* **Exercise description**
Your task is to return, word for word, only the lines from the line with "Benchmarks / Technik (321, 59)" through the close of the data. Exclude all pictures.

* **Provided data**
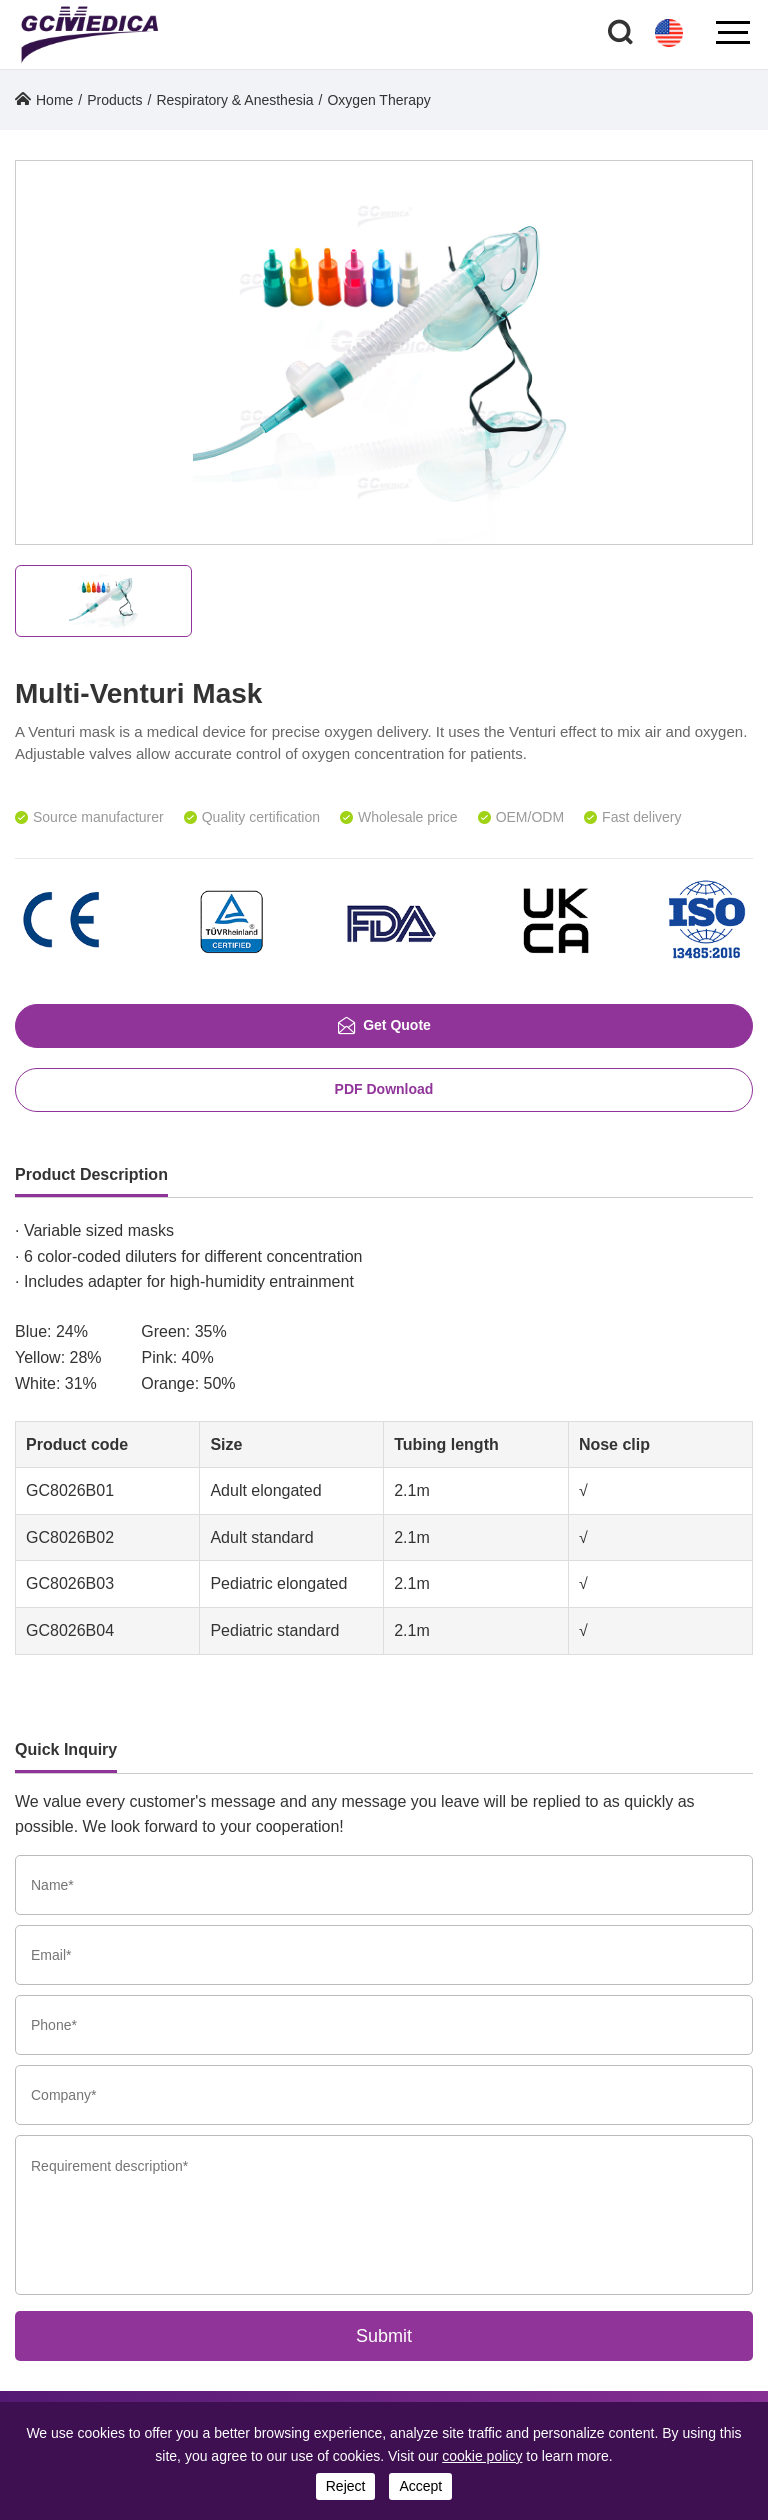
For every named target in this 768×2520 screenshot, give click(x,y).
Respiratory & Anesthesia (234, 100)
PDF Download (384, 1089)
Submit (384, 2336)
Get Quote (384, 1026)
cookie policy (482, 2456)
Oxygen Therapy (378, 100)
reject (346, 2486)
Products (114, 100)
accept (420, 2486)
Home (54, 100)
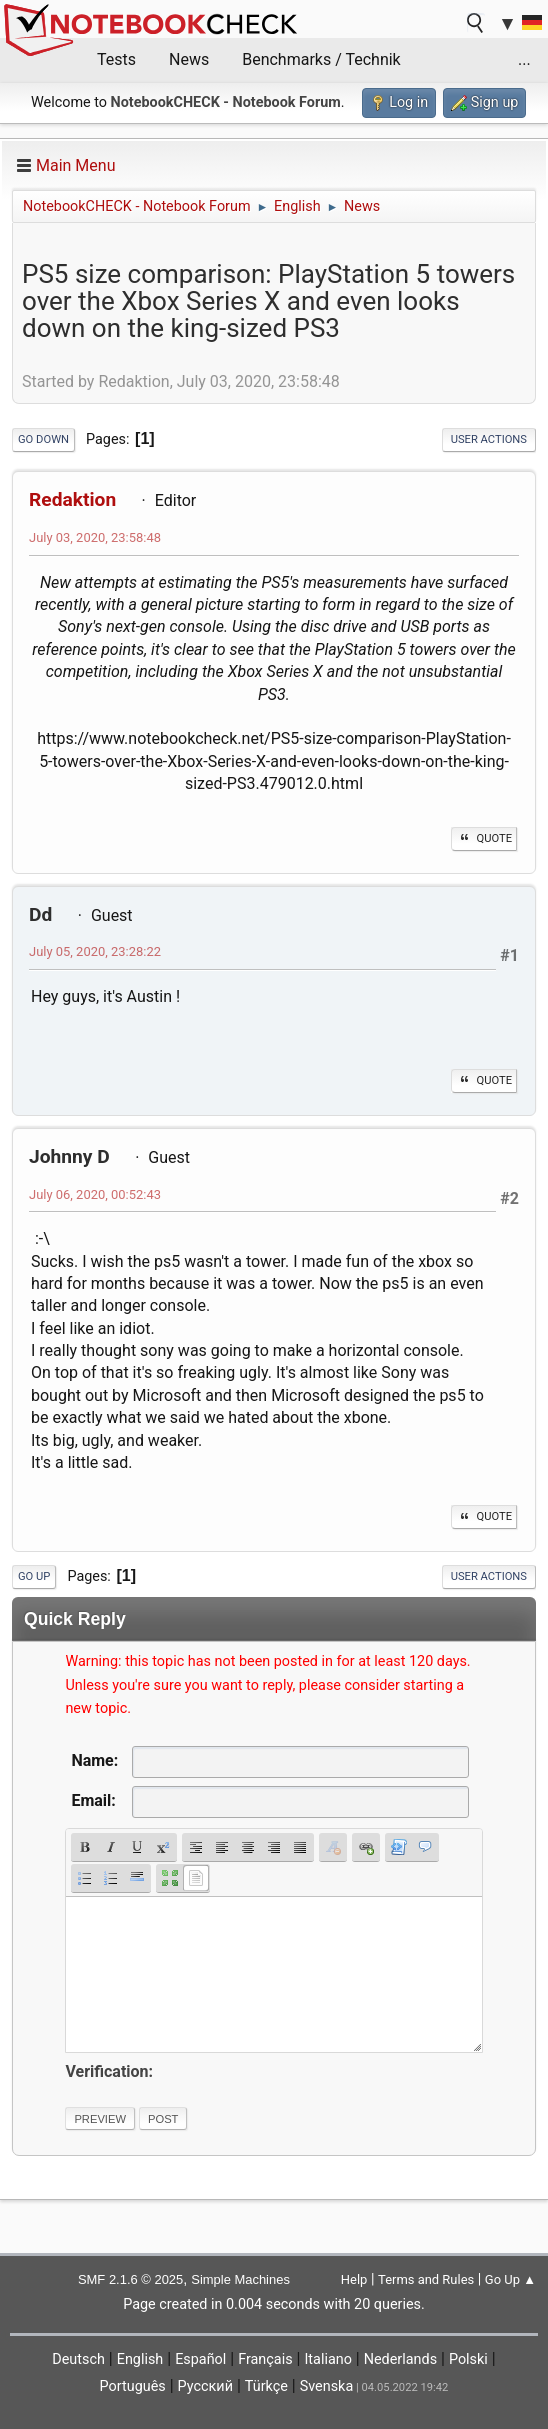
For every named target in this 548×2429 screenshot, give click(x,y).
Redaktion (72, 499)
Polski (468, 2359)
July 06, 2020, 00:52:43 (95, 1194)
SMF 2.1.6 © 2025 (130, 2279)
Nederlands (400, 2359)
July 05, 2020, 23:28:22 (95, 951)
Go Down (43, 439)
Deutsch (78, 2359)
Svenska (327, 2386)
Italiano (327, 2359)
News (189, 59)
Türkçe (266, 2386)
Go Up (34, 1576)
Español (200, 2359)
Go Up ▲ (510, 2279)
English (140, 2359)
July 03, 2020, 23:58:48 (95, 537)
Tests (116, 59)
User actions (489, 439)
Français (265, 2359)
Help (354, 2279)
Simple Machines (240, 2279)
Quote (484, 838)
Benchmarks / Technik (321, 59)
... (524, 59)
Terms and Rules (426, 2279)
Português (133, 2386)
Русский (205, 2386)
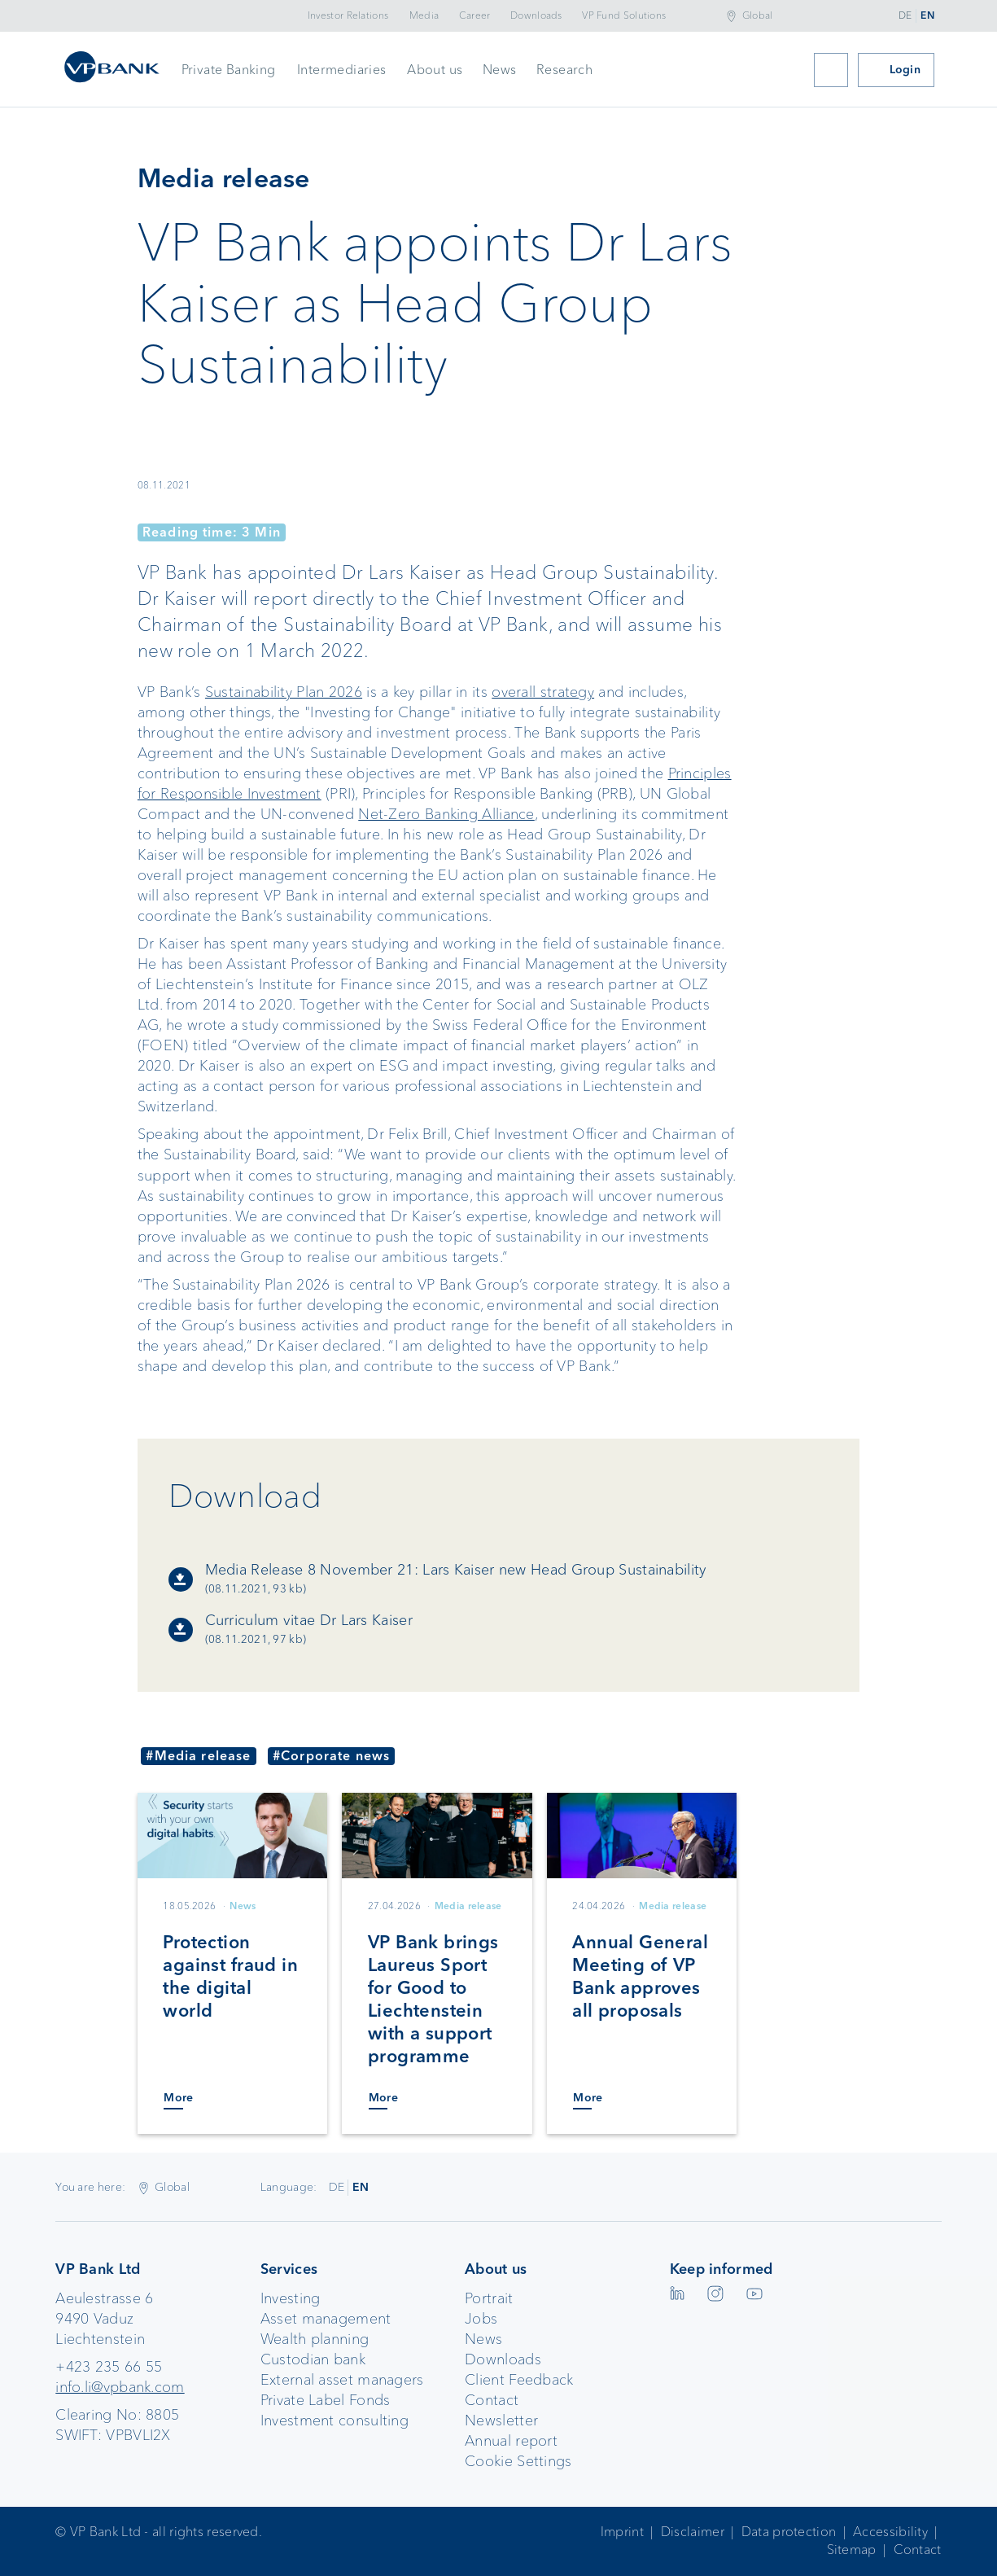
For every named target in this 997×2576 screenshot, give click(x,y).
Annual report (511, 2441)
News (500, 69)
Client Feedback (519, 2380)
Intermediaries (342, 69)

* **Answer box**
Benchmarks / Technik (321, 59)
... (524, 59)
Terms and Rules (426, 2279)
Português (133, 2386)
Русский (205, 2386)
For every named target in this 997×2576 screenshot, give click(x,y).
Annual report (511, 2441)
News (500, 69)
Client Feedback (519, 2380)
Intermediaries (342, 69)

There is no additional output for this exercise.